Where this project lines up with the hackathon's tracks and sponsor themes:

| Track / sponsor | How it fits |
|---|---|
| Backyard AI track | A custom story generator — the track's own example use case |
| OpenBMB (MiniCPM) | Core models are MiniCPM-V 4.5 + VoxCPM2; MiniCPM-V was also fine-tuned for Bengali |
| Modal | All inference runs on Modal — base runtime + a vLLM-served fine-tuned model, plus the LoRA training |

## Environment & setup

This project uses **[uv](https://docs.astral.sh/uv/)** for all package and
environment management (Python 3.10–3.12; VoxCPM2 requires < 3.13).

```bash
uv venv --python 3.12      # create the environment
uv sync                    # install locked dependencies
uv run python app.py       # launch the Gradio app
```

Add dependencies with `uv add <pkg>` (never `pip`).

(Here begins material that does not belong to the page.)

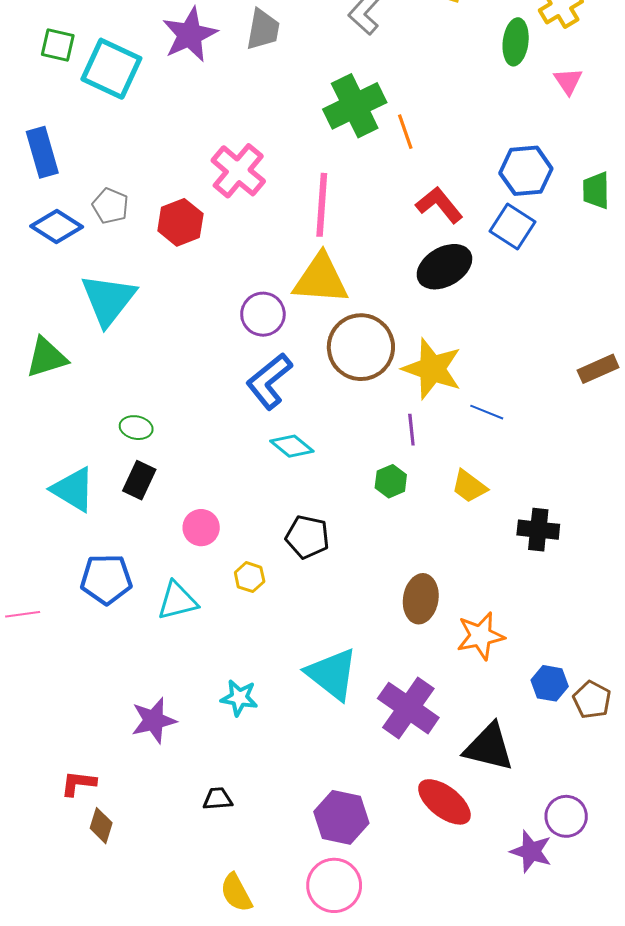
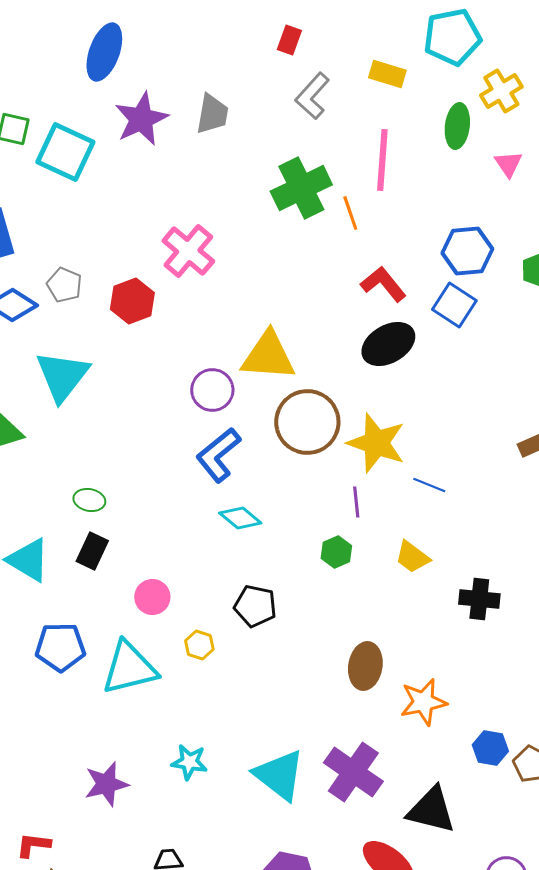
pink line: (322, 205) -> (382, 160), moved
cyan triangle: (177, 601) -> (129, 668), size x1.4
cyan triangle: (332, 674) -> (279, 775), moved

Local dev uses `uv`
(`pyproject.toml` + `uv.lock`); `requirements.txt` is intentionally minimal
(`gradio` + `modal`) — it's only for the HF Space, which is a thin client that
calls Modal and holds no model weights.

## Project layout

- `app.py` — Gradio UI (thin client; orchestration + wiring only, zero model weights).
- `core/model_config.py` — single source of truth for the model stack + compute config.
- `core/modal_infra.py` — **all** Modal GPU functions (vision, STT, TTS, translate).
- `core/vision_story.py` · `core/stt.py` · `core/tts.py` · `core/prompts.py` — thin
  wrappers that build prompts and call the Modal functions.
- `finetune/` — the Bengali fine-tune pipeline (collect → label → train → merge →
  serve → eval). See `finetune/README.md`.
- `assets/styles.css` — the night-sky / storybook theme.